Actually, this is all a good argument for programmers to be multi-lingual. I don’t think anyone can be a “master” of any language until they are fluent in many.

Here is a good article on the advantages of dynamic typing. I am becoming convinced that the “advantage” of static typing is that it provides minor babysitting services for bad programmers. Try writing a Java package that performs all sorts of calculations with int, double, float, and long data types and has to go back and forth between them…. the need to cast, convert, and develop special ways of handling “loss of precision” will drive you nuts.

SmallRoller update

August 9th, 2004

SmallRoller has been updated. Version 1.1 adds the ability to display a probability graph for the dice settings you choose. I have also made available an image file which will run on multiple platforms (including Macs and Linux), though it requires you have VisualWorks from Cincom installed first. Feel free to leave comments or bug reports.

The next improvements I plan to add, as time allows, will be the ability to calculate “open” die rolls and other non-standard dice combinations. Eventually I’d like to allow probability calculations for multiple game system and user-defined dice types. DicePro does a good job of handling almost every imaginable dice type, but does not calculate probabilities.

Syntax Highlighting in Smalltalk/VisualWorks

July 24th, 2004

I have been using Cincom’s VisualWorks for my Smalltalk programming. It’s a nice tool, but one thing I was really missing was syntax highlighting. Nowhere in VisualWorks’ Application Developer’s Guide is there any mention of syntax highlighting.

Finally, I stumbled across a reference implying that there was a way to do this in VisualWorks, and after a Google search, learned about RB Code Highlighter. This is a package in Cincom’s StORE open repository. StORE is accessible from within VisualWorks, but the documentation isn’t exactly clear. You have to poke around on the Cincom community blogs and Smalltalk wikis and newsgroups before you really start learning about these things.

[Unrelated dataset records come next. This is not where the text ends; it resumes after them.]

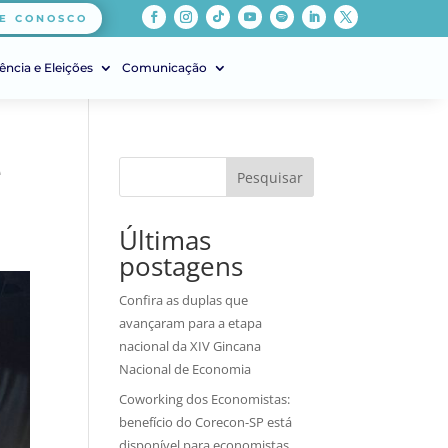
E CONOSCO
ência e Eleições
Comunicação
e
Pesquisar
Últimas
postagens
Confira as duplas que
avançaram para a etapa
nacional da XIV Gincana
Nacional de Economia
Coworking dos Economistas:
benefício do Corecon-SP está
disponível para economistas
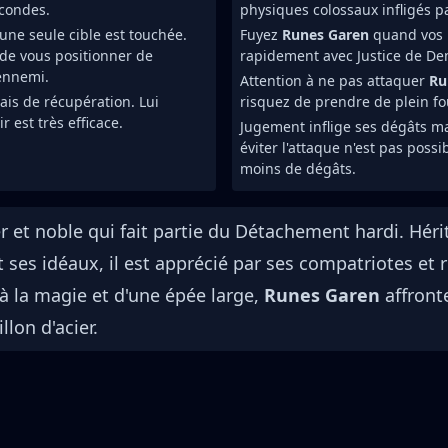
condes.
physiques colossaux infligés 
ne seule cible est touchée.
Fuyez
Runes Garen
quand vos P
 de vous positionner de
rapidement avec Justice de De
ennemi.
Attention à ne pas attaquer
Ru
lais de récupération. Lui
risquez de prendre de plein fo
 est très efficace.
Jugement inflige ses dégâts ma
éviter l'attaque n'est pas poss
moins de dégâts.
er et noble qui fait partie du Détachement hardi. Héri
ses idéaux, il est apprécié par ses compatriotes et 
à la magie et d'une épée large,
Runes Garen
affront
llon d'acier.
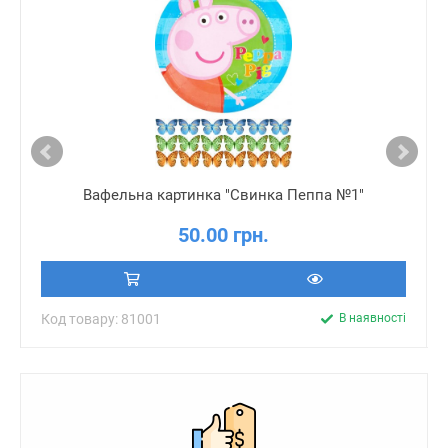
Вафельна картинка "Свинка Пеппа №1"
50.00 грн.
Код товару: 81001
В наявності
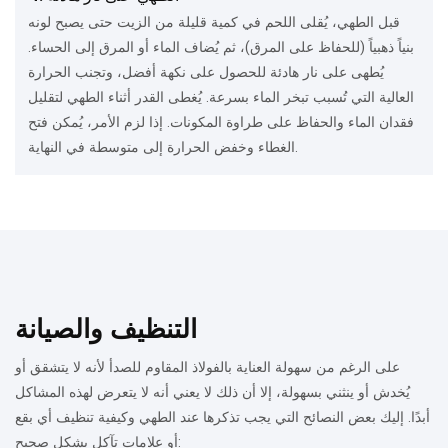
قبل الطهي، يُقلى اللحم في كمية قليلة من الزيت حتى يصبح لونه
بنياً ذهبياً (للحفاظ على المرق)، ثم يُضاف الماء أو المرق إلى الحساء.
يُطهى على نار هادئة للحصول على نكهة أفضل، وتجنب الحرارة
العالية التي تُسبب تبخر الماء بسرعة. يُغطى القدر أثناء الطهي لتقليل
فقدان الماء والحفاظ على طراوة المكونات. إذا لزم الأمر، يُمكن فتح
الغطاء وخفض الحرارة إلى متوسطة في النهاية.
التنظيف والصيانة
على الرغم من سهولة العناية بالفولاذ المقاوم للصدأ لأنه لا يتشقق أو
يُخدش أو ينثني بسهولة، إلا أن ذلك لا يعني أنه لا يتعرض لهذه المشاكل
أبدًا.
إليك بعض النصائح التي يجب تذكرها عند الطهي وكيفية تنظيف أي بقع
أو علامات تآكل بشكل صحيح:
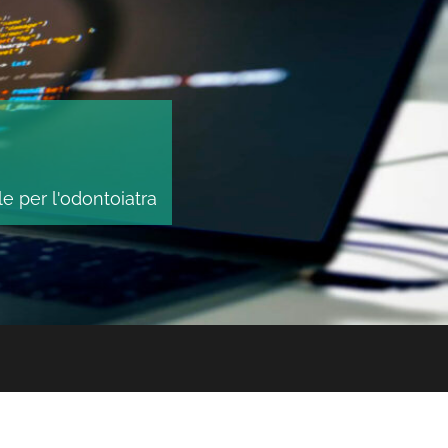
le per l'odontoiatra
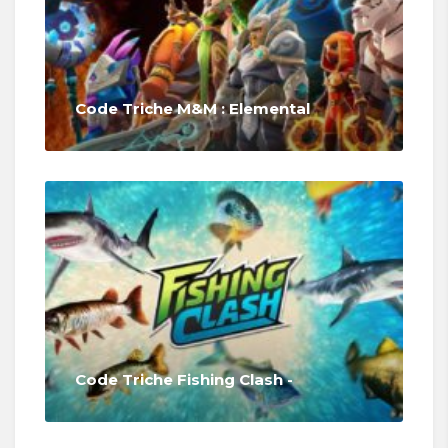
Code Triche M&M : Elemental
Code Triche Fishing Clash -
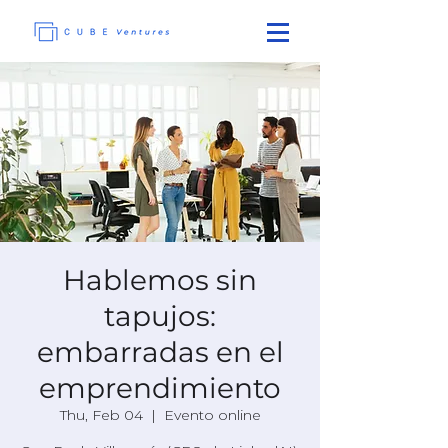
Hablemos sin
tapujos:
embarradas en el
emprendimiento
Thu, Feb 04
  |  
Evento online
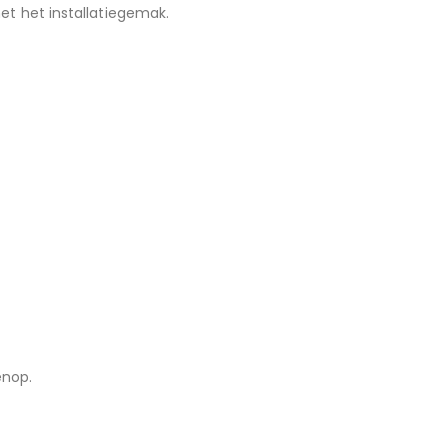
et het installatiegemak.
enop.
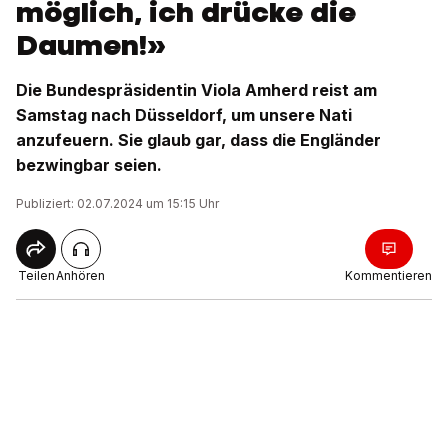
möglich, ich drücke die
Daumen!»
Die Bundespräsidentin Viola Amherd reist am
Samstag nach Düsseldorf, um unsere Nati
anzufeuern. Sie glaub gar, dass die Engländer
bezwingbar seien.
Publiziert: 02.07.2024 um 15:15 Uhr
Teilen
Anhören
Kommentieren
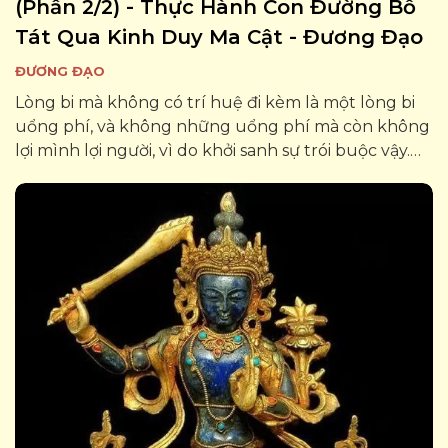
(phần 2/2) - Thực Hành Con Đường Bồ
Tát Qua Kinh Duy Ma Cật - Đương Đạo
ĐƯƠNG ĐẠO
Lòng bi mà không có trí huệ đi kèm là một lòng bi
uổng phí, và không những uổng phí mà còn không
lợi mình lợi người, vì do khởi sanh sự trói buộc vậy.
Một lòng bi không khởi tướng để tự trói buộc mình
sẽ đưa hành giả thâm nhập...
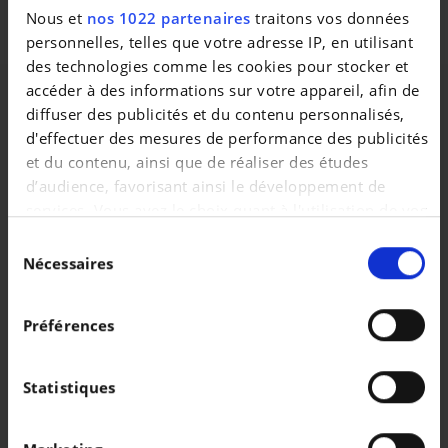
Bedankt voor uw interesse in onze diensten. Familie
Nous et
nos 1022 partenaires
traitons vos données
Decaigny en het ganse team.
personnelles, telles que votre adresse IP, en utilisant
des technologies comme les cookies pour stocker et
accéder à des informations sur votre appareil, afin de
diffuser des publicités et du contenu personnalisés,
d'effectuer des mesures de performance des publicités
et du contenu, ainsi que de réaliser des études
d’audience, favorisant ainsi le développement de
services. Vous avez le choix quant à l'utilisation de vos
données et à leurs finalités. Vous pouvez modifier ou
Sélection
retirer votre consentement à tout moment en
Nécessaires
du
consultant la Déclaration relative aux cookies ou en
consentement
cliquant sur l'icône de confidentialité.
Préférences
Si vous le permettez, nous aimerions également :
Véhicules similaires
Collecter des informations sur votre localisation
Statistiques
géographique qui peuvent être précises à plusieurs
mètres près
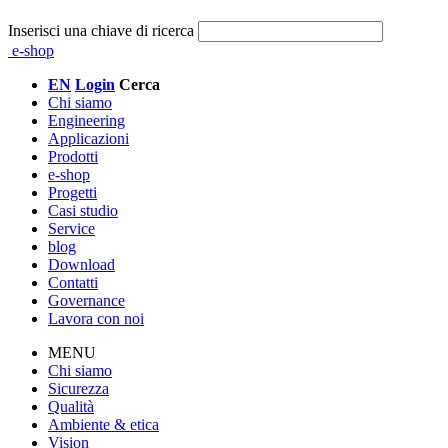
Inserisci una chiave di ricerca
e-shop
EN
Login
Cerca
Chi siamo
Engineering
Applicazioni
Prodotti
e-shop
Progetti
Casi studio
Service
blog
Download
Contatti
Governance
Lavora con noi
MENU
Chi siamo
Sicurezza
Qualità
Ambiente & etica
Vision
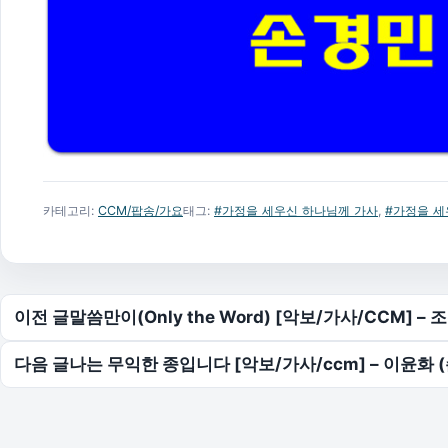
카테고리:
CCM/팝송/가요
태그:
#가정을 세우신 하나님께 가사
,
#가정을 세
글 탐색
이전 글
말씀만이(Only the Word) [악보/가사/CCM] –
다음 글
나는 무익한 종입니다 [악보/가사/ccm] – 이윤화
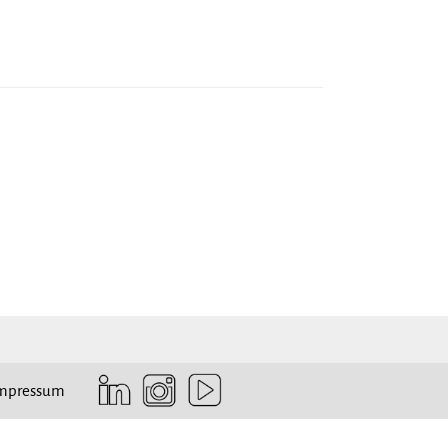
Instagram
mpressum
LinkedIn
YouTube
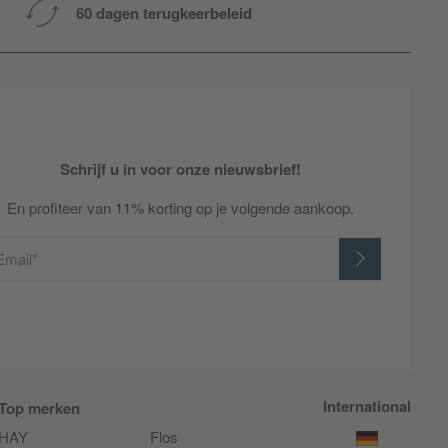
60 dagen terugkeerbeleid
Schrijf u in voor onze nieuwsbrief!
En profiteer van 11% korting op je volgende aankoop.
Email*
International
Top merken
HAY
Flos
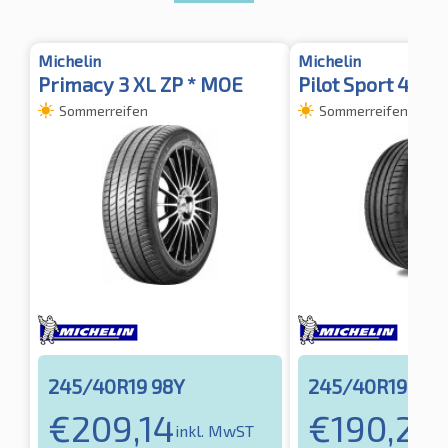
Michelin
Michelin
Primacy 3 XL ZP * MOE
Pilot Sport 4 XL 
Sommerreifen
Sommerreifen
245/40R19 98Y
245/40R19 98Y
€
209,14
€
190,22
inkl. MwST
i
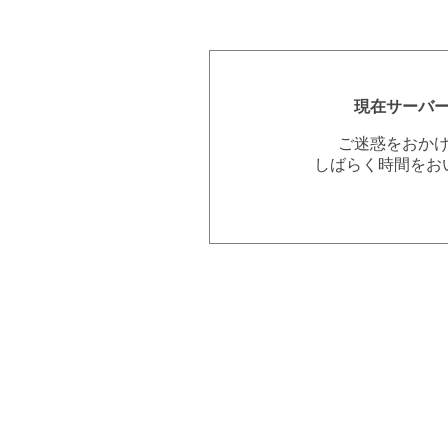
現在サーバ
ご迷惑をおか
しばらく時間をお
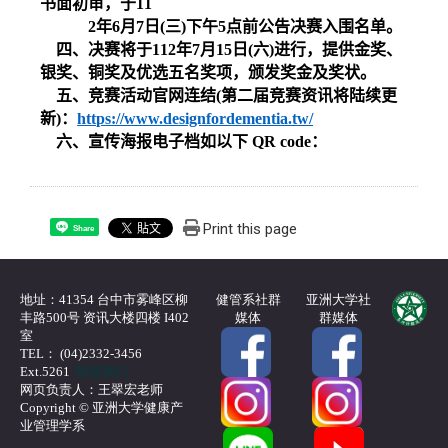
书面初审，于
11
2
年
6
月
7
日
(
三
)
下午
5
点前公告决赛入围名单。
四、决赛将于
112
年
7
月
15
日
(
六
)
进行，提供金奖、
银奖、铜奖及优选五名奖项，颁发奖金及奖状。
五、竞赛活动官网连结
(
第二届竞赛资讯将陆续更
新
)
：
https://www.designfordementia.tw/
六、宣传海报电子档如以下
QR code
：
Print this page
Share
地址：41354 台中市雾峰区柳
健管系社群
亚洲大学社
丰路500号 资讯大楼四楼 I402
媒体
群媒体
室
TEL： (04)2332-3456
Ext.5261
联络我们
网页负责人：王翠宏老师
Copyright © 亚洲大学健康产
业管理学系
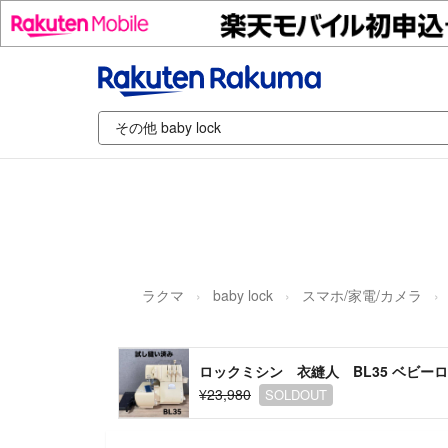
ラクマ
baby lock
スマホ/家電/カメラ
ロックミシン 衣縫人 BL35 ベビー
¥23,980
SOLDOUT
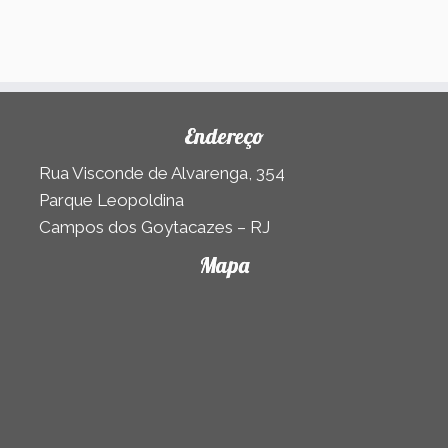
Endereço
Rua Visconde de Alvarenga, 354
Parque Leopoldina
Campos dos Goytacazes – RJ
Mapa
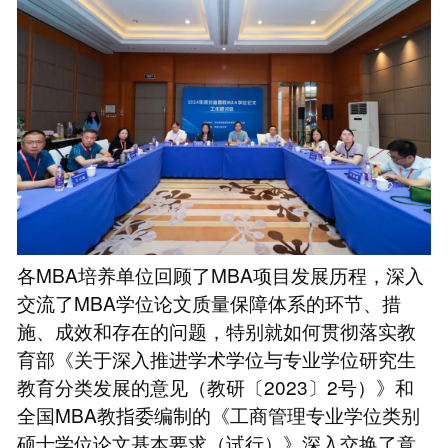
各MBA培养单位回顾了MBA项目发展历程，深入
交流了MBA学位论文质量保障体系的环节、措
施、成效和存在的问题，特别就如何贯彻落实教
育部《关于深入推进学术学位与专业学位研究生
教育分类发展的意见（教研〔2023〕2号）》和
全国MBA教指委编制的《工商管理专业学位类别
硕士学位论文基本要求（试行）》深入交换了意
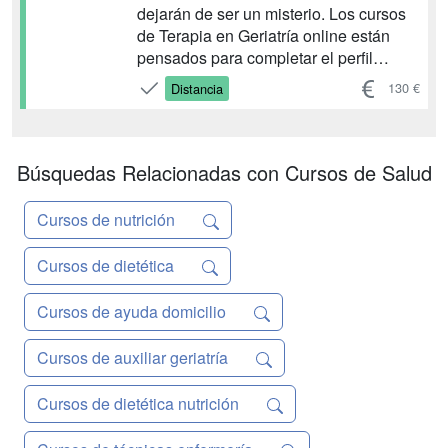
dejarán de ser un misterio. Los cursos
de Terapia en Geriatría online están
pensados para completar el perfil
profesional del Terapeuta o como
130 €
Distancia
gerontólogos y animadores
socioculturales, entre otros.,
aportándoles nuevos conocimientos y
enfoques, dotándole de nuevas
Búsquedas Relacionadas con Cursos de Salud
herramienta...
Cursos de nutrición
Cursos de dietética
Cursos de ayuda domicilio
Cursos de auxiliar geriatría
Cursos de dietética nutrición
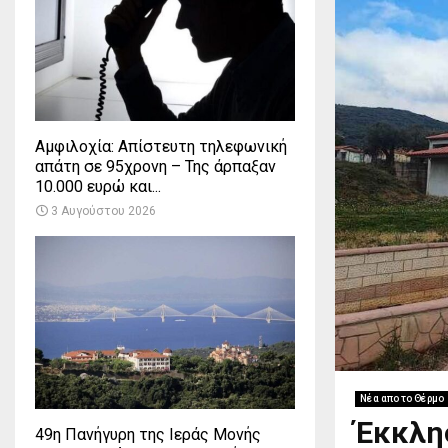
Αμφιλοχία: Απίστευτη τηλεφωνική
απάτη σε 95χρονη – Της άρπαξαν
10.000 ευρώ και...
3 Αυγούστου 2026
Νέα απο το Θέρμο
Έκκλη
49η Πανήγυρη της Ιεράς Μονής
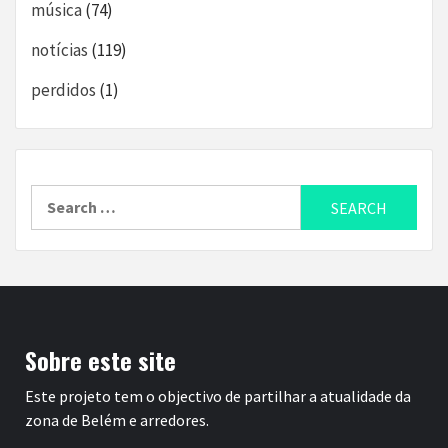
música
(74)
notícias
(119)
perdidos
(1)
Search
for:
Sobre este site
Este projeto tem o objectivo de partilhar a atualidade da
zona de Belém e arredores.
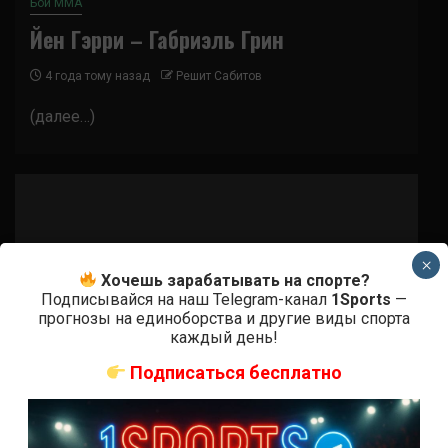
Бои ММА
Йен Гэрри – Габриэль Грин
4 года тому назад
Решит Сабитов
(далее…)
×
Хочешь зарабатывать на спорте?
Подписывайся на наш Telegram-канал
1Sports
—
прогнозы на единоборства и другие виды спорта
каждый день!
Подписаться бесплатно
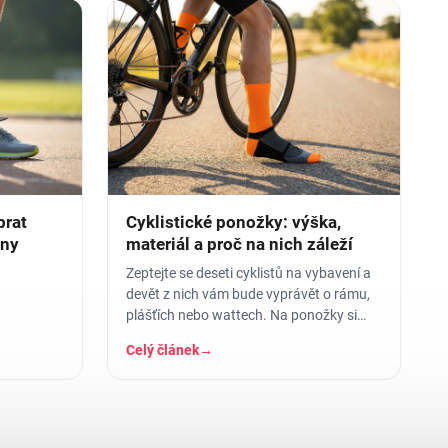
brat
Cyklistické ponožky: výška,
óny
materiál a proč na nich záleží
Zeptejte se deseti cyklistů na vybavení a
devět z nich vám bude vyprávět o rámu,
plášťích nebo wattech. Na ponožky si
vzpomene až ten desátý -…
Celý článek
→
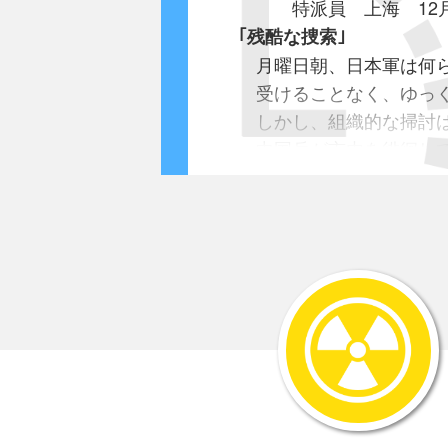
特派員 上海 
｢残酷な捜索｣
月曜日朝、日本軍は何
受けることなく、ゆっく
しかし、組織的な掃討は
中国兵が市内を徘徊して
事態は収拾したものと外
安全区に逃げ込む者に
武器を棄てるよう伝え
放棄された軍服や武器
燻り続ける交通部のま
うずたかく積み上げら
膨大な中国人の群集と
一握りの外国人たちは
日本軍の到着により混
収まるものと期待して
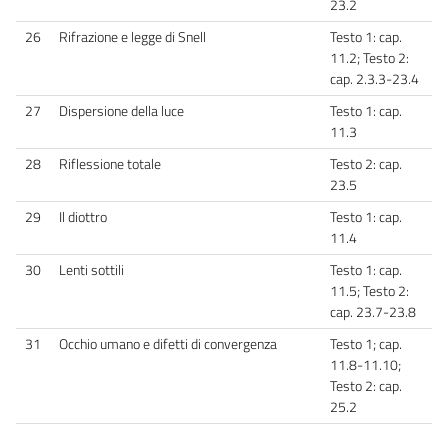
23.2
26
Rifrazione e legge di Snell
Testo 1: cap.
11.2; Testo 2:
cap. 2.3.3-23.4
27
Dispersione della luce
Testo 1: cap.
11.3
28
Riflessione totale
Testo 2: cap.
23.5
29
Il diottro
Testo 1: cap.
11.4
30
Lenti sottili
Testo 1: cap.
11.5; Testo 2:
cap. 23.7-23.8
31
Occhio umano e difetti di convergenza
Testo 1; cap.
11.8-11.10;
Testo 2: cap.
25.2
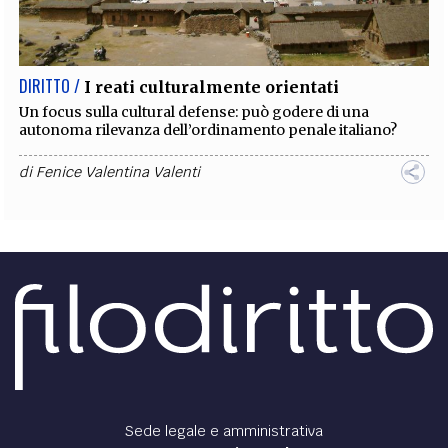
EXTRA
CODICI
RUBRICHE
LIBRI
PROCEEDINGS
PUBBLICITÀ
CONTATTI
DIRITTO /
I reati culturalmente orientati
SOCIAL MEDIA
Un focus sulla cultural defense: può godere di una
autonoma rilevanza dell’ordinamento penale italiano?
di
Fenice Valentina Valenti
Sede legale e amministrativa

IMO, Cincom has a great Smalltalk product but they don’t do a good job of marketing it or letting new users know about the tools available for it.

VisualWorks with syntax highlighting

Why Beginning Programmers Should Not Use IDEs

July 24th, 2004

As any programmer knows, a good Integrated Development Environment makes your programming time more productive and more enjoyable. IDEs do not make the actual think-work of software engineering and programming easier, however. As my philosophy of coding evolves, I am arriving at some programming principles. So I hereby present:

Fnordistan Software Engineering Principal #1:

Don’t do it in an IDE until you can do it in a text editor.

I first started learning Java in a teaching IDE called BlueJ. You know what? It hobbled my ability to program in Java until I cast off the shackles of the IDE and realized instead how things worked in the “real world” (inside my computer). I had trouble writing Java code, let alone compiling it, unless I had BlueJ to help me. I didn’t really understand where Java “existed” on my machine, or how I could have multiple JVMs in the same development environment, or how you dealt with things like classpaths and external libraries in JAR files.

When I finally took the time to do my coding in a plain old text editor (OK, I used vim — it’s cruel to expect even a beginner to do without syntax highlighting, at least!), and ran javac and java on the command line, things began to make sense. My IDE-constrained conception of “Java programming” fell away, and what now seems blindingly obvious came as revelation and increased competency.

This is not to bash BlueJ — I understand that it is a teaching tool, and it’s primarily intended to teach Object-Oriented concepts, not Java. But I didn’t really understand that at the time, and I chose BlueJ because all the “professional” Java IDEs intimidated me (as well they might a beginner!).

But the fact remains, operating solely within an IDE can leave you as a programmer “tightly coupled” to that IDE. I have even seen it happen professionally. Developers who do all their work within an IDE flounder when they have to step outside of it.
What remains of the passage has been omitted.